Your poor daughter, though I'd say don't tell her to fire back nasty looks. After all two wrongs don't make a right and it could just escalate things/ give them ammunition. I'd get in touch with the school and ask them to work it through with them. You don't have to get the other girls in trouble if you don't want to, just say that your daughter's struggling and feeling left out. Got to be worth a try as even if it doesn't make them friends again it might stop the bullying.

nonicknameseemsavailable Fri 14-Nov-14 12:49:04

I would start by speaking to the class teacher or the inclusion leader and explain what has happened and what the situation is from your daughter's perspective at the moment.

The problem may be to do with this argument and this girl BUT underlying the way your daughter has felt able to deal with it would indicate she isn't as confidence as she could be and the school can help her learn to have more confidence and higher self esteem. This will be great for her all round so I would ask for advice on helping her with this. Naturally if she becomes more confident then she will realise she is better off with out a 'friend' like that and feel happier about approaching and playing with others.

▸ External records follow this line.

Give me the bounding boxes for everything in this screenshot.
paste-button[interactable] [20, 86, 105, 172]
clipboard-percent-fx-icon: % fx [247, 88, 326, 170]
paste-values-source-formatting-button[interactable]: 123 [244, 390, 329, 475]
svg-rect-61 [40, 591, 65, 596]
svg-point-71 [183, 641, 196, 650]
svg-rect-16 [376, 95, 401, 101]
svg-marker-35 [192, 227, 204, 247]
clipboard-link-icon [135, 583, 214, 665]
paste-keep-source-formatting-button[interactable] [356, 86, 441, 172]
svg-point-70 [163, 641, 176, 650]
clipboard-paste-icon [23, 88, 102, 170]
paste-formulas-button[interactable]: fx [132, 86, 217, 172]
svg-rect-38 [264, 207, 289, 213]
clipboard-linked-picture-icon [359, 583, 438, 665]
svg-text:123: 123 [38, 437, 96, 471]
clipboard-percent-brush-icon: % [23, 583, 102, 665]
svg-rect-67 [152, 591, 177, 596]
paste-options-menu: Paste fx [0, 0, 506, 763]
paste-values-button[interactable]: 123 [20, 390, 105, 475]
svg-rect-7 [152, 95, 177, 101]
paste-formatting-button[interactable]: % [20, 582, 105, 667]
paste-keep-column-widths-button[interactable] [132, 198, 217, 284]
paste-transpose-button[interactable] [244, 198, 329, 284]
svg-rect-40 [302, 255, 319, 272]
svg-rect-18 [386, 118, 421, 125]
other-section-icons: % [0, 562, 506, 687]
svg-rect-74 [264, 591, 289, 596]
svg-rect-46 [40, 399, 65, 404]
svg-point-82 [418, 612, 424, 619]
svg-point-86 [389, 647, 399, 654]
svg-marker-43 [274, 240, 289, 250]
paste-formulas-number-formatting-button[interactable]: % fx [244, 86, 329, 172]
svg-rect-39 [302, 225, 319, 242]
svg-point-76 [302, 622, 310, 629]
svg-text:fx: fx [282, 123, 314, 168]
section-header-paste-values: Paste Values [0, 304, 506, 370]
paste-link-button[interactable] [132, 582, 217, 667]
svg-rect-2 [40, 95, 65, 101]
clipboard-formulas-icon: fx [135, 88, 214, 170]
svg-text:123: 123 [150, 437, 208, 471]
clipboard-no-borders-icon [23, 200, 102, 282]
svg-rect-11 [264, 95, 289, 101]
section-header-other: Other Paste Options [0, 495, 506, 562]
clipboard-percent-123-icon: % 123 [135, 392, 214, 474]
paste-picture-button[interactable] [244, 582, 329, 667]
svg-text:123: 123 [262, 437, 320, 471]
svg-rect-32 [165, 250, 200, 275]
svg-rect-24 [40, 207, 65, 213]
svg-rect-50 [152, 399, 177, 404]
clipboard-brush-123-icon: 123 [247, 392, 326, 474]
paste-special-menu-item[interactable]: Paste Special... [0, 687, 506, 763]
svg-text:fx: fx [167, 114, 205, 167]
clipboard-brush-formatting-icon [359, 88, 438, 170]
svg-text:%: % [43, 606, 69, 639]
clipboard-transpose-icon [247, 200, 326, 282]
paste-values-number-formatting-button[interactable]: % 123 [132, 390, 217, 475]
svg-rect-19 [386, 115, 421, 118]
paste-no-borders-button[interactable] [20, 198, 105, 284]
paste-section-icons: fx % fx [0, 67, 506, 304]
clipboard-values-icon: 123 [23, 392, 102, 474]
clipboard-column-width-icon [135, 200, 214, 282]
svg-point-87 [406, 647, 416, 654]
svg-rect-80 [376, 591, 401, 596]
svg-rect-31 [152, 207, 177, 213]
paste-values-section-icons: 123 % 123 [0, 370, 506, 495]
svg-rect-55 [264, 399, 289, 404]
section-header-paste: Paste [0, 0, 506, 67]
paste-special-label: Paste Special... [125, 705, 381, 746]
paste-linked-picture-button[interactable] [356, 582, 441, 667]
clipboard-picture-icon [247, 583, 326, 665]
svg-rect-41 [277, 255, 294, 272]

If you want to invite someone over who you don't know then I would send in a note addressed to 'x's parents' and give them your contact details, explain your daughter would like to invite their child over to play and could they contact you please. That is how I have done it when I haven't know the other parents.

nonicknameseemsavailable Fri 14-Nov-14 12:50:50

in fact PERSONALLY I think confidence and self esteem work should be part of the national curriculum somehow as it is the root of so many children's issues, anxiety, stress, depression, a lot of bullying stems from the child bullying being insecure or lacking in confidence etc. If we could get children to be confident and self assured (but not cocky and overconfident) then we would be doing them a huge favour for their future lives. unfortunately it is so hard to do.

MyFirstName Sat 15-Nov-14 19:46:07

Second what PP have said - also try something like this for your DD
www.amazon.co.uk/Smart-Girls-Guide-Friendship-Popularity/dp/1609582233

I gave a copy to DD when she was having similar issues and we sat and role-played a few comments/comebacks she could use. It appeared to give her an inner boost of confidence so a lot of the issues disappeared without her having to actually use the come-backs.

She needs a "tool-box" of how to deal (both internally with how she thinks about other people's nastiness, and externally - ie how she responds). I am trying to teach my DD to think "meh, their loss" if people are mean to her - but also not just to do the weak "Ignore it" crap I was given. Some things you do need to challenge. Politely, appropriately - but by saying something you are telling the mean people you will not just be a walk-over. I suppose it is the girl equivalent of Did you mean to be so rude?

nochangewanted Sat 15-Nov-14 19:56:10

I would be talking to the school. If this has been going on for over a month then the school should be involved

Betsy003 Sat 15-Nov-14 22:12:50

I don't think getting your DD to give them horrible looks back will be productive.

Talk to the teacher. She needs to work on values, friendships and kindness. It's the teachers job.